Иезуит Телль, к которому обратился проезжий пациент, — астроном, а не врач. Ему не важно, оказывает ли магнит целебное действие при резях в желудке или нет, его дело изготовить только магнит соответствующей формы. Этот свой долг он и выполняет. И в то же время он сообщает своему другу, ученому доктору Месмеру, о своеобразном случае. И вот Месмер, semper novarum rerum cupidus [Всегда падкий до нового], всегда готовый познать и испытать новые методы в науке, просит друга держать его в курсе результатов лечения. Едва услышав, что рези в желудке больной совершенно прекратились, делает он пациентке визит и изумляется быстрому облегчению, которое произошло после наложения магнита. Метод его заинтересовывает. Тотчас же он решает испробовать его в свою очередь. Он поручает Теллю изготовить для себя несколько магнитов подобной же формы и делает ряд опытов с другими пациентами, накладывая подковообразный намагниченный кусок железа то на шею, то на сердце, но всякий раз на больную часть тела. И странное дело, в некоторых случаях он, к собственному своему изумлению, достигает успеха в лечении, совершенно неожиданного, никогда не чаянного, в особенности у некоей девицы Эстерлин, вылеченной им таким образом от судорог, и у профессора математики Бауэра.

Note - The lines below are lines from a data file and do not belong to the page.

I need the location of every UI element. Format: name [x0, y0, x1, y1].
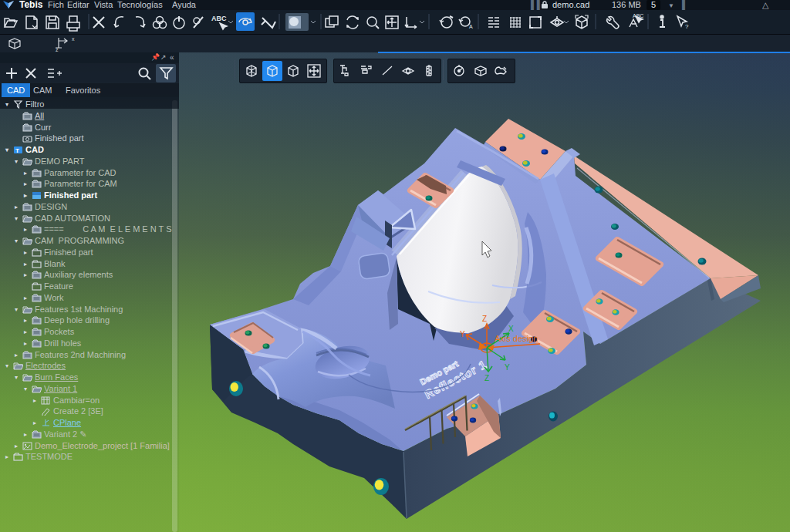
svg-text:x: x: [72, 36, 75, 42]
svg-text:Y: Y: [460, 330, 465, 338]
svg-text:A: A: [469, 24, 473, 29]
svg-text:X: X: [508, 325, 514, 333]
svg-text:Axis design: Axis design: [495, 334, 538, 343]
svg-text:T: T: [15, 147, 19, 154]
svg-text:ABC: ABC: [633, 13, 643, 19]
svg-text:z: z: [56, 47, 59, 52]
svg-text:Y: Y: [505, 363, 510, 372]
svg-text:ABC: ABC: [211, 15, 227, 22]
svg-text:?: ?: [685, 23, 689, 30]
svg-text:Z: Z: [482, 315, 487, 323]
svg-text:Z: Z: [484, 374, 489, 382]
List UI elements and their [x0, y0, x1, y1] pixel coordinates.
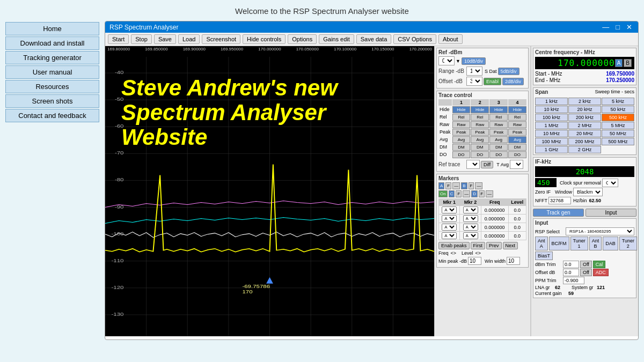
sidebar-item-screenshots[interactable]: Screen shots — [5, 94, 99, 108]
trace1-dm[interactable]: DM — [452, 144, 471, 151]
mkr2-row4[interactable]: A ▼ — [463, 232, 478, 239]
gains-edit-button[interactable]: Gains edit — [319, 34, 354, 44]
save-data-button[interactable]: Save data — [356, 34, 392, 44]
close-button[interactable]: ✕ — [625, 23, 634, 31]
marker-a-btn[interactable]: A — [438, 182, 444, 189]
trace3-rel[interactable]: Rel — [489, 114, 508, 121]
trace2-peak[interactable]: Peak — [471, 129, 489, 136]
trace4-do[interactable]: DO — [508, 151, 526, 158]
bias-t-btn[interactable]: BiasT — [535, 252, 553, 260]
mkr1-row4[interactable]: A ▼ — [442, 232, 457, 239]
next-btn[interactable]: Next — [503, 242, 518, 249]
trace2-hide[interactable]: Hide — [471, 106, 489, 113]
trace3-raw[interactable]: Raw — [489, 121, 508, 128]
hide-controls-button[interactable]: Hide controls — [243, 34, 286, 44]
t-avg-select[interactable]: 20 — [510, 160, 523, 169]
rsp-select[interactable]: RSP1A - 1804063295 — [566, 227, 634, 235]
trace1-peak[interactable]: Peak — [452, 129, 471, 136]
span-200mhz[interactable]: 200 MHz — [568, 138, 601, 145]
trace2-raw[interactable]: Raw — [471, 121, 489, 128]
ppm-trim-input[interactable] — [563, 277, 584, 284]
trace3-avg[interactable]: Avg — [489, 136, 508, 143]
trace1-hide[interactable]: Hide — [452, 106, 471, 113]
marker-dash3-btn[interactable]: — — [463, 190, 470, 197]
span-1mhz[interactable]: 1 MHz — [535, 122, 568, 129]
marker-f3-btn[interactable]: F — [456, 190, 462, 197]
marker-f1-btn[interactable]: F — [445, 182, 451, 189]
about-button[interactable]: About — [438, 34, 463, 44]
track-gen-btn[interactable]: Track gen — [533, 209, 584, 217]
offset-unit-btn[interactable]: 2dB/div — [502, 78, 524, 85]
minimize-button[interactable]: — — [601, 23, 611, 31]
stop-button[interactable]: Stop — [131, 34, 152, 44]
win-width-input[interactable] — [507, 257, 520, 265]
trace4-avg[interactable]: Avg — [508, 136, 526, 143]
marker-dash2-btn[interactable]: — — [475, 182, 482, 189]
marker-dash4-btn[interactable]: — — [486, 190, 493, 197]
nfft-input[interactable] — [548, 197, 571, 204]
trace2-rel[interactable]: Rel — [471, 114, 489, 121]
enab-peaks-btn[interactable]: Enab peaks — [438, 242, 470, 249]
marker-f4-btn[interactable]: F — [479, 190, 485, 197]
off1-btn[interactable]: Off — [580, 261, 592, 268]
marker-f2-btn[interactable]: F — [469, 182, 474, 189]
dbm-trim-input[interactable] — [563, 261, 579, 268]
trace4-rel[interactable]: Rel — [508, 114, 526, 121]
mkr2-row3[interactable]: A ▼ — [463, 224, 478, 231]
marker-b-btn[interactable]: B — [461, 182, 467, 189]
span-10khz[interactable]: 10 kHz — [535, 106, 568, 113]
clock-spur-select[interactable]: Off — [602, 179, 618, 187]
span-100khz[interactable]: 100 kHz — [535, 114, 568, 121]
first-btn[interactable]: First — [471, 242, 486, 249]
range-select[interactable]: 180 — [466, 67, 482, 76]
sidebar-item-resources[interactable]: Resources — [5, 80, 99, 93]
marker-d-btn[interactable]: D — [471, 190, 478, 197]
trace3-hide[interactable]: Hide — [489, 106, 508, 113]
span-10mhz[interactable]: 10 MHz — [535, 130, 568, 137]
trace2-do[interactable]: DO — [471, 151, 489, 158]
trace3-peak[interactable]: Peak — [489, 129, 508, 136]
trace4-raw[interactable]: Raw — [508, 121, 526, 128]
prev-btn[interactable]: Prev — [486, 242, 502, 249]
trace1-do[interactable]: DO — [452, 151, 471, 158]
marker-dash1-btn[interactable]: — — [452, 182, 460, 189]
csv-options-button[interactable]: CSV Options — [393, 34, 436, 44]
sidebar-item-manual[interactable]: User manual — [5, 65, 99, 79]
bc-fm-btn[interactable]: BC/FM — [549, 237, 569, 250]
ref-dbm-select[interactable]: 0 — [438, 56, 455, 65]
offset-select[interactable]: 30 — [466, 77, 482, 86]
save-button[interactable]: Save — [154, 34, 176, 44]
marker-c-btn[interactable]: C — [449, 190, 455, 197]
span-50mhz[interactable]: 50 MHz — [602, 130, 634, 137]
sidebar-item-home[interactable]: Home — [5, 22, 99, 35]
tuner2-btn[interactable]: Tuner 2 — [619, 237, 637, 250]
trace4-hide[interactable]: Hide — [508, 106, 526, 113]
trace4-peak[interactable]: Peak — [508, 129, 526, 136]
span-2khz[interactable]: 2 kHz — [568, 98, 601, 105]
mkr1-row2[interactable]: A ▼ — [442, 215, 457, 222]
span-2ghz[interactable]: 2 GHz — [568, 146, 601, 153]
span-500mhz[interactable]: 500 MHz — [602, 138, 634, 145]
trace3-do[interactable]: DO — [489, 151, 508, 158]
span-500khz[interactable]: 500 kHz — [602, 114, 634, 121]
span-200khz[interactable]: 200 kHz — [568, 114, 601, 121]
span-100mhz[interactable]: 100 MHz — [535, 138, 568, 145]
mkr1-row1[interactable]: A ▼ — [442, 206, 457, 213]
sidebar-item-download[interactable]: Download and install — [5, 36, 99, 50]
screenshot-button[interactable]: Screenshot — [202, 34, 240, 44]
window-select[interactable]: Blackman — [573, 188, 603, 196]
freq-btn-b[interactable]: B — [624, 59, 632, 67]
ant-a-btn[interactable]: Ant A — [535, 237, 548, 250]
trace1-raw[interactable]: Raw — [452, 121, 471, 128]
range-unit-btn[interactable]: 5dB/div — [498, 68, 519, 75]
span-1khz[interactable]: 1 kHz — [535, 98, 568, 105]
span-1ghz[interactable]: 1 GHz — [535, 146, 568, 153]
span-20mhz[interactable]: 20 MHz — [568, 130, 601, 137]
span-5mhz[interactable]: 5 MHz — [602, 122, 634, 129]
mkr2-row1[interactable]: A ▼ — [463, 206, 478, 213]
trace2-dm[interactable]: DM — [471, 144, 489, 151]
ref-unit-btn[interactable]: 10dB/div — [462, 57, 486, 65]
span-2mhz[interactable]: 2 MHz — [568, 122, 601, 129]
input-btn[interactable]: Input — [586, 209, 636, 217]
span-20khz[interactable]: 20 kHz — [568, 106, 601, 113]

Бесхитростный лекарь тут же широко распялил бы глотку и начал хвалиться, что нашел новый талисман здоровья — магнит. Дело кажется таким ясным, таким простым, следует только при судорогах и эпилептических припадках вовремя наложить больному на тело волшебную подкову, не спрашивая, как и почему, — и чудо исцеления совершилось. Но Франц Антон Месмер — врач, человек науки, сын новой эпохи, мыслящий в причинной связи. Его не удовлетворяет установленное на глаз положение, что магнит в целом ряде случаев помог его пациентам почти волшебным образом; в качестве серьезного, мыслящего врача он именно потому, что не верит в чудеса, желает объяснить себе и другим, почему этот таинственный минерал совершает такие чудеса. После его опыта у него в руках только одна посылка для разгадки: многократный целебный эффект магнита; для логического заключения ему необходимы и другие звенья — причинное обоснование. Лишь в таком случае новая проблема будет не только поставлена перед наукой, но и разрешена.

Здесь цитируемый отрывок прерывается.